The song Phil Collins calls the “landmark” moment of his career
From his early days of prog rock heroism to an illustrious career of pop smashes and Academy Awards, to call the career of Phil Collins multi-faceted would be a vast understatement. Out of all his accolades and musical successes, though, one particularly beloved track still stands out as an ultimate highlight.
There haven’t been many figures, since the dawn of pop music, who have managed to pull off the kind of sonic shift that Phil Collins did during the 1970s. It was, after all, during the high-brow age of progressive rock that he first made a name for himself, carving out the percussive stylings of Genesis and quickly establishing himself among the scene’s premier drummers. Pretty soon, though, the performer started to get ideas above his station.
By the time the mid-1970s rolled around, Collins had made the unimaginable leap from being behind the sticks to the lead singer role of Genesis, predicting his subsequent rise to pop stardom in a solo capacity. It wasn’t as though he conjured up only a handful of pop hits, either.
Throughout the pop age of the 1980s, Phil Collins quickly rose to the top of the commercial pile, amassing an unparalleled litany of hits, all the while checking off childhood dreams on an almost daily basis, playing drums with Led Zeppelin and earning his first Oscar nomination at various points over the course of the decade.
It is fair to say, then, that the 1980s were a particularly good decade for the Putney-born songwriter, not least because the decade contained arguably his most celebrated musical moment. Namely, the drum fill from his 1981 single ‘In the Air Tonight’. Endlessly parodied and still, to this day, a cultural touchstone known across the globe, Collins certainly set expectations high with his debut solo release.
Although, on paper, Collins’ achievements soon eclipsed that number-two single – kept off the top spot by none other than John Lennon – even the songwriter himself readily admits that his drumming on that single formed a colossal moment in his career. “The drum fill on ‘In The Air…’ became a landmark, I suppose,” he once told Uncut. “I’ve been at traffic lights and seen guys in cars pounding along to it on their steering wheels.”

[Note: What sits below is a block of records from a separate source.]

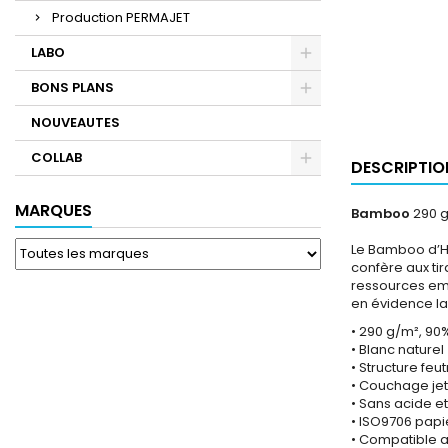
Production PERMAJET
LABO
BONS PLANS
NOUVEAUTES
COLLAB
DESCRIPTIO
MARQUES
Bamboo
290 g
Le Bamboo d’Ha
confère aux ti
ressources emp
en évidence la 
• 290 g/m², 90
• Blanc naturel
• Structure fe
• Couchage jet
• Sans acide et
• ISO9706 papi
• Compatible a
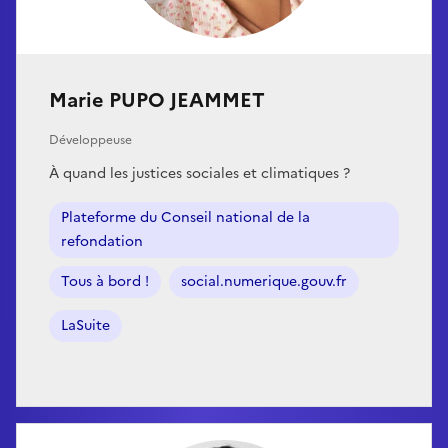
Marie PUPO JEAMMET
Développeuse
À quand les justices sociales et climatiques ?
Plateforme du Conseil national de la
refondation
Tous à bord !
social.numerique.gouv.fr
LaSuite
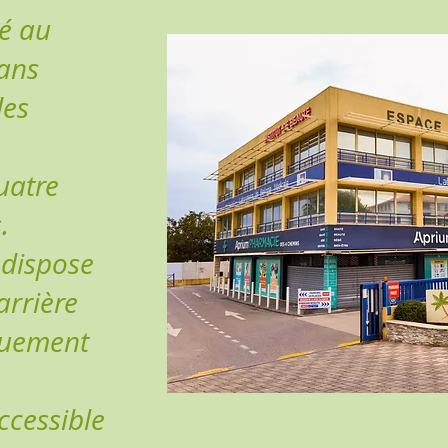
ué au
ans
des
uatre
.
 dispose
arrière
quement
accessible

From its earliest origins, in fact, it was clear that the songwriter had struck upon something special with the song. “When we started getting visitors down to the studio, people like Eric Clapton, we’d play ‘In The Air…’ to them – loud, obviously – and when the drums came in, they’d be flattened to the walls,” Collins remembered.
Nevertheless, Collins apparently wasn’t convinced that the song should even be released as a single. “It wasn’t my choice as single,” he admitted. “When I did Top Of The Pops, it was number 36 in the charts. Dave Lee Travis said to me: “That’s going to be top three next week. I thought, ‘Nah.’”
As it turns out, though, Travis was correct. Following that iconic appearance on Top of the Pops, the single jumped to number four in the charts and continued climbing for another two weeks, in doing so establishing Phil Collins as a pop tour-de-force in his own right, outside the prog realm of Genesis.